Jacqueline Eaby Dixon

Rosenstiel School of Marine and Atmospheric Science, Division of Marine Geology and Geophysics, Miami, FL, United States

In order to model quantitatively exsolution of volatiles over the range of basaltic melt compositions found on oceanic islands, I present compositional parameterizations of H 2 O and CO 2 solubilities and use these parameterizations to develop vapor saturation and degassing models for alkalic basaltic liquids. Vapor-saturation diagrams generated as a function of melt composition are used to determine the pressure at which the melt was last in equilibrium with a vapor and the composition of the vapor phase based on measured H 2 O and CO 2 contents in basaltic glasses.
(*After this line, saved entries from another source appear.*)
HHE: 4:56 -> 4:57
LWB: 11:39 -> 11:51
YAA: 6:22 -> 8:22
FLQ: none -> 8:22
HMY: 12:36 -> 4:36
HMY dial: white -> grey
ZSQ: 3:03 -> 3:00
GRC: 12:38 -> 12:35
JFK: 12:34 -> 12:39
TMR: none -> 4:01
These models allow the calculation of the pressure at which a magma of known initial volatile content reaches vapor saturation and begins to exsolve a vapor phase. The higher solubility of CO 2 in alkalic magmas causes vapor saturation in CO 2 -bearing alkalic magmas to be reached at lower pressures than in CO 2 -bearing tholeiitic magmas having identical volatile contents. However, if variations in major element and volatile concentrations were linked by variations in the extent of melting, then volatile-rich, strongly alkalic magmas would begin to exsolve a vapor at slightly higher pressures than volatile-poor alkali olivine basalts or tholeiites. Partitioning of H 2 O and CO 2 into the vapor during volatile exsolution is controlled by the difference between H 2 O and CO 2 solubilities. As melts become more alkalic, the relative difference between H 2 O and CO 2 solubilities decreases, thus diminishing the preferential partitioning of CO 2 into the vapor. Exsolution of volatiles from tholeiites is characterized by strong partitioning of CO 2 into the vapor such that most or all CO 2 is lost before any significant loss of H 2 O. In contrast, the combination of higher CO 2 solubility and higher volatile contents (and perhaps higher CO 2 /H 2 O ratio) in alkalic melts results in less fractionation between CO 2 and H 2 O during volatile exsolution.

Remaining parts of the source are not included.